やっと、と言っていいだろう。玉木雄一郎代表率いる国民民主党と、小沢共同代表率いる自由党が、両党合併に関する合意文書に署名した。平成も終わりを告げる、4月26日未明の話だ。基本政策や規約、組織などは国民民主党のものを継承し、党名もそのまま、「国民民主党」。

 

国民民主党と自由党の合流により、所属国会議員は衆議院で40人、参議院で24人、合計64人の所帯となる見込みだ。自由党の山本太郎共同代表は既に離党の意向を示しており、この64人には含まれない。

 

 

永田町の空気は確かに厳しいが・・・・

 

永田町を取り巻く空気を見ると、この新しい船出には厳しい未来が待っているように思えるが、果たして本当にそうだろうか、というのが本稿の論旨だ。

 

まず、厳しい情勢から振り返ってみよう。

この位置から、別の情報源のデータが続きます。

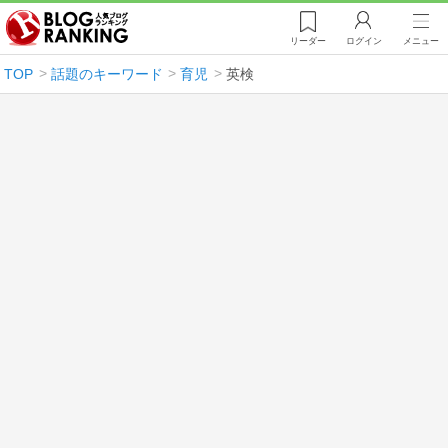
リーダー
ログイン
メニュー
TOP
話題のキーワード
育児
英検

まず、両党合流の大きな障壁となっていた参院岩手選挙区の候補者調整。玉木代表の尽力によりなんとか調整がついたものの、小沢氏と同じ岩手選出の階猛氏など合流反対派は懸念を示した。事実、26日未明に開かれた両院議員総会では7時間近く議論の時間を要している。そしてメディアの取材に対して、階氏は「党を離れるか、他の選択肢があるか、みんなで話し合って決めたい」と答えている。

 

一方、他の野党もこの合流には冷ややかだ。立憲民主党の枝野氏は参議院の1人区の候補者一本化について「各党の事情があり難しい」という姿勢を崩していない。

 

 

小沢アレルギーの正体

 

統一地方選挙と参議院選挙が同じ年に重なる、亥年は過去、様々な政治ドラマを生んできたが、衆参同日選挙もささやかれ始めた2019年は過去に比して、自民党を追い込むだけのエネルギーが野党に溜まっているようには見えない。

 

まさに内憂外患とも言える状況の中での、新生・国民民主党の船出である。こうした永田町を取り巻く空気を見ていて、改めて思うのは「小沢一郎」なるものへのアレルギー反応である。それはかつても、民由合併の際に「一兵卒として頑張る」といった小沢氏が気づけば、権謀術数渦巻く政治の世界で力を持ち、幹事長へ返り咲き、様々、煮え湯を飲まされた記憶が旧民主党の議員の中に数多くいるからだろう。

 

 

ナイーブな野党各党

 

外野から見れば、あのとき、小沢氏の力を借りていなければ、2009年の政権交代など起こり得なかったと思うし、ネガティブな側面もあるものの、総合的に見れば、あの時の民由合併は間違っていなかっただろう。

 

そう考えると小沢アレルギーは立憲にしろ、国民にしろ、あまりにナイーブに過ぎる気がするし、そのナイーブさゆえ、政権交代など夢のまた夢に見えてしまう。

 

そうした過去の事情も永田町での受け止め方も全部分かった上で、自由党との合流を選んだ玉木代表の胆力を評価する声は今のところ、聞こえてこない。しかし、本来注目すべきは玉木代表の胆力、だろう。どう考えても小沢氏へのアレルギーがあることも、場合によっては党を離れる議員が出てしまうことも、もう一つの旧民主党である立憲がコミュニケーションを拒絶することも、どれも想定の範囲の話だ。

 

 

玉木代表の胆力に注目

 

それを分かった上で、合流という道を選んだ玉木代表。その先の未来に何を展望するのかは、今のところ、まだ語られていないが、その胆力を内外に示していくことで、新生・国民民主党の未来は切り開かれるだろう。

 

確かに過去を振り返れば、小沢氏の壊し屋の異名に相応しい足跡かもしれない。一方で、彼の年齢を考えれば、そろそろ、ここら辺が潮時とも言える。政治家たるもの、後世に何を残せたか、が全てだ。ましてや自民党で田中角栄の薫陶を受けたものならば、骨の髄まで沁みついているところだろう。今、ここで小沢氏がやるべきはかつての失敗を振り返り、今後は真に自民党に対峙し得る、もう一つの保守政党を作り上げることだ。それを小沢氏が分かっているとすれば、今回の新生・国民民主党は世間の評判を覆して、あっと言わせる未来を作り出すに違いない。